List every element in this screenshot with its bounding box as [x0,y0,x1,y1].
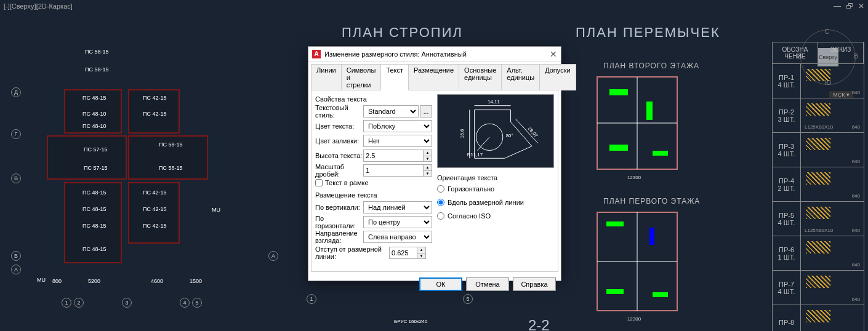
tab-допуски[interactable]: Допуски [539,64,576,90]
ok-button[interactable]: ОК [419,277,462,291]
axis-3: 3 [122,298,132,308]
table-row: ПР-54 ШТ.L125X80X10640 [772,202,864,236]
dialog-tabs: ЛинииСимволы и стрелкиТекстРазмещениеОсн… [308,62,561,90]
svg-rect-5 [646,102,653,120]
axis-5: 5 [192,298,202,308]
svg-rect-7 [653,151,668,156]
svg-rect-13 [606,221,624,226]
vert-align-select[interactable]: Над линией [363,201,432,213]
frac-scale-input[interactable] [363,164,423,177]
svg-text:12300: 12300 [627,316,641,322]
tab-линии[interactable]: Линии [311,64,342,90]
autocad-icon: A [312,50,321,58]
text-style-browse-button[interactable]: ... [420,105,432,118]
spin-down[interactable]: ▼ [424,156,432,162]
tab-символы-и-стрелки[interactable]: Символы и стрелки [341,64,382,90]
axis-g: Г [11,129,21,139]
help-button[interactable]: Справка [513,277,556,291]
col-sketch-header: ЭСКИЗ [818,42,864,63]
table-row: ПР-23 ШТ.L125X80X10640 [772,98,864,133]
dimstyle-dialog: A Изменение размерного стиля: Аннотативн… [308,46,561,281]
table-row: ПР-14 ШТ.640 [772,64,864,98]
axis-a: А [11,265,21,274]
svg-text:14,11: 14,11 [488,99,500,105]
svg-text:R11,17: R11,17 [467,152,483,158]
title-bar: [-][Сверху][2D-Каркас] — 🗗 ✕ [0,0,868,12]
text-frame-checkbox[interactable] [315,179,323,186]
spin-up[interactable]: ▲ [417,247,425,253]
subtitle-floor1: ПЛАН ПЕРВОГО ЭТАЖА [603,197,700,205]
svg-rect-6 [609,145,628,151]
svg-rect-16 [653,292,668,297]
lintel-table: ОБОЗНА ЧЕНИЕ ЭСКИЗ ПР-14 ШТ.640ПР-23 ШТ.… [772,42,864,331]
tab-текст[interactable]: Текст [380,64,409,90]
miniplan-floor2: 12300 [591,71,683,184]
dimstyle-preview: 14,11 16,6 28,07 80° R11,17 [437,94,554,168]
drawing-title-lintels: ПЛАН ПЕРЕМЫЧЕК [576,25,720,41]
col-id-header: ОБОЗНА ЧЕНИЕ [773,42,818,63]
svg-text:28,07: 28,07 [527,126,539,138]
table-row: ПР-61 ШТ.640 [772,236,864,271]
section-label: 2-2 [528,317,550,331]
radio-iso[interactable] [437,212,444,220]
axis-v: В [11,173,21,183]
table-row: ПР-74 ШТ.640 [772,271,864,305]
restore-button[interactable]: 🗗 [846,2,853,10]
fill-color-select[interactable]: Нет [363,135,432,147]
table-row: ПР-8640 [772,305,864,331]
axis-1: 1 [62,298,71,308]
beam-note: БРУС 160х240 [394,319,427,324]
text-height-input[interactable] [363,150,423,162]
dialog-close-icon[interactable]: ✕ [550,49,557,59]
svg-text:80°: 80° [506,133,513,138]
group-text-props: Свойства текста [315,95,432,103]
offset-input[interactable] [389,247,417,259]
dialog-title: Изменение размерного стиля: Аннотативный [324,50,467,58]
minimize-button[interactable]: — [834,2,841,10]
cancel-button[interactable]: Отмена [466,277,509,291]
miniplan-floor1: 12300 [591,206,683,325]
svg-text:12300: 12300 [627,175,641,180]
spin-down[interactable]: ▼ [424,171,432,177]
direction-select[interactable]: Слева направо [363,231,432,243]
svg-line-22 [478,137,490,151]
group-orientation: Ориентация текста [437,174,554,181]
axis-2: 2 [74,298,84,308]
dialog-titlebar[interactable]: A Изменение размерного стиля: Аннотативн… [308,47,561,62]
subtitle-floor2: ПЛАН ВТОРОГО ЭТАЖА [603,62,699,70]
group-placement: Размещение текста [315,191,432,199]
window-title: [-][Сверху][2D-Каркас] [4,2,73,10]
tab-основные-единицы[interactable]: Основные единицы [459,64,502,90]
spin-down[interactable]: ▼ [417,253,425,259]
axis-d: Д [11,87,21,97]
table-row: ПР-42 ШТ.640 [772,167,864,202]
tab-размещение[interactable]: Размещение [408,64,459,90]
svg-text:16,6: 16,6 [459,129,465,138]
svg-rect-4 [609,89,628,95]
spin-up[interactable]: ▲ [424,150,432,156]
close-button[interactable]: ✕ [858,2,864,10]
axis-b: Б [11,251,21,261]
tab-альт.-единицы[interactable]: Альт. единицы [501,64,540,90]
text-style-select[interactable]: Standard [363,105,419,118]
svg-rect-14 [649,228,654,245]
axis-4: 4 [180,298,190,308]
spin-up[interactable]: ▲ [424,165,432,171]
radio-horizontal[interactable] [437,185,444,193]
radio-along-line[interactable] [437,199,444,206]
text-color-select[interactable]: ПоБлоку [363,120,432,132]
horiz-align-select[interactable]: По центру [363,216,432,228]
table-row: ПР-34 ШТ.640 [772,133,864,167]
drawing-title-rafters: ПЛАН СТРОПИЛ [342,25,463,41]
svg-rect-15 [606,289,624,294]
========
- TASK DETAILS -
Would you repeat the listing word for word and skip every picture?

- YOUR SOLUTION -
List every element in this screenshot with its bounding box as [x0,y0,x1,y1].
tab-допуски[interactable]: Допуски [539,64,576,90]
ok-button[interactable]: ОК [419,277,462,291]
axis-3: 3 [122,298,132,308]
table-row: ПР-54 ШТ.L125X80X10640 [772,202,864,236]
dialog-tabs: ЛинииСимволы и стрелкиТекстРазмещениеОсн… [308,62,561,90]
svg-rect-5 [646,102,653,120]
axis-5: 5 [192,298,202,308]
svg-rect-7 [653,151,668,156]
svg-rect-13 [606,221,624,226]
vert-align-select[interactable]: Над линией [363,201,432,213]
frac-scale-input[interactable] [363,164,423,177]
svg-text:12300: 12300 [627,316,641,322]
tab-линии[interactable]: Линии [311,64,342,90]
autocad-icon: A [312,50,321,58]
text-style-browse-button[interactable]: ... [420,105,432,118]
spin-down[interactable]: ▼ [424,156,432,162]
tab-символы-и-стрелки[interactable]: Символы и стрелки [341,64,382,90]
axis-g: Г [11,129,21,139]
help-button[interactable]: Справка [513,277,556,291]
col-sketch-header: ЭСКИЗ [818,42,864,63]
table-row: ПР-23 ШТ.L125X80X10640 [772,98,864,133]
dimstyle-dialog: A Изменение размерного стиля: Аннотативн… [308,46,561,281]
table-row: ПР-14 ШТ.640 [772,64,864,98]
axis-a: А [11,265,21,274]
svg-text:14,11: 14,11 [488,99,500,105]
svg-text:R11,17: R11,17 [467,152,483,158]
title-bar: [-][Сверху][2D-Каркас] — 🗗 ✕ [0,0,868,12]
text-frame-checkbox[interactable] [315,179,323,186]
spin-up[interactable]: ▲ [417,247,425,253]
subtitle-floor1: ПЛАН ПЕРВОГО ЭТАЖА [603,197,700,205]
svg-rect-6 [609,145,628,151]
svg-rect-16 [653,292,668,297]
lintel-table: ОБОЗНА ЧЕНИЕ ЭСКИЗ ПР-14 ШТ.640ПР-23 ШТ.… [772,42,864,331]
tab-текст[interactable]: Текст [380,64,409,90]
miniplan-floor2: 12300 [591,71,683,184]
dimstyle-preview: 14,11 16,6 28,07 80° R11,17 [437,94,554,168]
drawing-title-lintels: ПЛАН ПЕРЕМЫЧЕК [576,25,720,41]
col-id-header: ОБОЗНА ЧЕНИЕ [773,42,818,63]
svg-text:28,07: 28,07 [527,126,539,138]
table-row: ПР-61 ШТ.640 [772,236,864,271]
section-label: 2-2 [528,317,550,331]
radio-iso[interactable] [437,212,444,220]
axis-v: В [11,173,21,183]
table-row: ПР-74 ШТ.640 [772,271,864,305]
restore-button[interactable]: 🗗 [846,2,853,10]
fill-color-select[interactable]: Нет [363,135,432,147]
table-row: ПР-8640 [772,305,864,331]
axis-1: 1 [62,298,71,308]
beam-note: БРУС 160х240 [394,319,427,324]
text-height-input[interactable] [363,150,423,162]
dialog-close-icon[interactable]: ✕ [550,49,557,59]
svg-text:80°: 80° [506,133,513,138]
group-text-props: Свойства текста [315,95,432,103]
offset-input[interactable] [389,247,417,259]
dialog-title: Изменение размерного стиля: Аннотативный [324,50,467,58]
minimize-button[interactable]: — [834,2,841,10]
cancel-button[interactable]: Отмена [466,277,509,291]
miniplan-floor1: 12300 [591,206,683,325]
svg-text:12300: 12300 [627,175,641,180]
spin-down[interactable]: ▼ [424,171,432,177]
direction-select[interactable]: Слева направо [363,231,432,243]
svg-line-22 [478,137,490,151]
group-orientation: Ориентация текста [437,174,554,181]
axis-2: 2 [74,298,84,308]
dialog-titlebar[interactable]: A Изменение размерного стиля: Аннотативн… [308,47,561,62]
subtitle-floor2: ПЛАН ВТОРОГО ЭТАЖА [603,62,699,70]
group-placement: Размещение текста [315,191,432,199]
window-title: [-][Сверху][2D-Каркас] [4,2,73,10]
tab-основные-единицы[interactable]: Основные единицы [459,64,502,90]
spin-down[interactable]: ▼ [417,253,425,259]
axis-d: Д [11,87,21,97]
table-row: ПР-42 ШТ.640 [772,167,864,202]
tab-размещение[interactable]: Размещение [408,64,459,90]
svg-text:16,6: 16,6 [459,129,465,138]
svg-rect-4 [609,89,628,95]
spin-up[interactable]: ▲ [424,150,432,156]
close-button[interactable]: ✕ [858,2,864,10]
axis-b: Б [11,251,21,261]
tab-альт.-единицы[interactable]: Альт. единицы [501,64,540,90]
text-style-select[interactable]: Standard [363,105,419,118]
svg-rect-14 [649,228,654,245]
axis-4: 4 [180,298,190,308]
spin-up[interactable]: ▲ [424,165,432,171]
radio-horizontal[interactable] [437,185,444,193]
radio-along-line[interactable] [437,199,444,206]
text-color-select[interactable]: ПоБлоку [363,120,432,132]
horiz-align-select[interactable]: По центру [363,216,432,228]
table-row: ПР-34 ШТ.640 [772,133,864,167]
drawing-title-rafters: ПЛАН СТРОПИЛ [342,25,463,41]
svg-rect-15 [606,289,624,294]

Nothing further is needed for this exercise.